* **WORK REQUEST**: Pull out of the data below the stretch of lines bounded by the one containing "9.1 - GOVERNING LAW &" and the one containing "settle any dispute", both bounds included, unchanged.
* * * * * * * * *
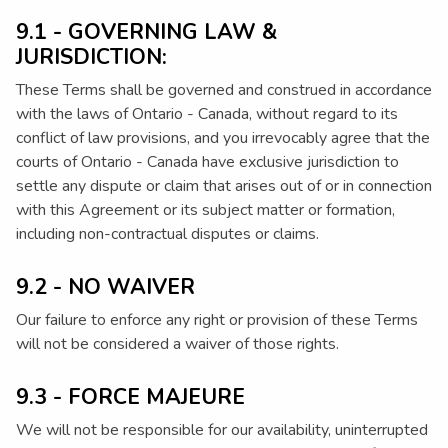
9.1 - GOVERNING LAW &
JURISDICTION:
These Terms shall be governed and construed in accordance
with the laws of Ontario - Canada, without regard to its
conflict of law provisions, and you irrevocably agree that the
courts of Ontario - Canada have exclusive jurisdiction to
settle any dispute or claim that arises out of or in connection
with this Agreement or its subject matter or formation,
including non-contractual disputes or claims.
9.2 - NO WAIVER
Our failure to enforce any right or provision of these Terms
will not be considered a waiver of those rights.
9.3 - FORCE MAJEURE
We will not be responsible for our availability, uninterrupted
* * * * * * * * *
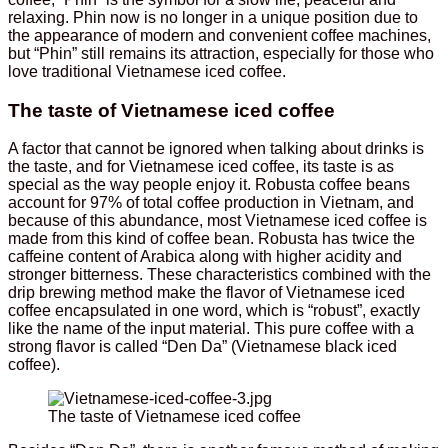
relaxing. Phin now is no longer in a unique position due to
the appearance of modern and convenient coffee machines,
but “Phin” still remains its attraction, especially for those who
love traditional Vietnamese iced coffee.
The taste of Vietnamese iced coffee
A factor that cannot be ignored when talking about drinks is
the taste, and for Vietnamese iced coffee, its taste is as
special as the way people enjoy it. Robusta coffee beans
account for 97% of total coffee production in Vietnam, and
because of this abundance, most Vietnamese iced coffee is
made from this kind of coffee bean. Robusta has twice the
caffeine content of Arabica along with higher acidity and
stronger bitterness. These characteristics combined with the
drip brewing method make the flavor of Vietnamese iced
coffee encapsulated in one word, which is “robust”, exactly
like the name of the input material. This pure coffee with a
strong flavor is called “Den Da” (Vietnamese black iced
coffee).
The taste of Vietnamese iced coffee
* * * * * * * * *
* **REPLY TO THE EXERCISE**:
9.1 - GOVERNING LAW &
JURISDICTION:
These Terms shall be governed and construed in accordance
with the laws of Ontario - Canada, without regard to its
conflict of law provisions, and you irrevocably agree that the
courts of Ontario - Canada have exclusive jurisdiction to
settle any dispute or claim that arises out of or in connection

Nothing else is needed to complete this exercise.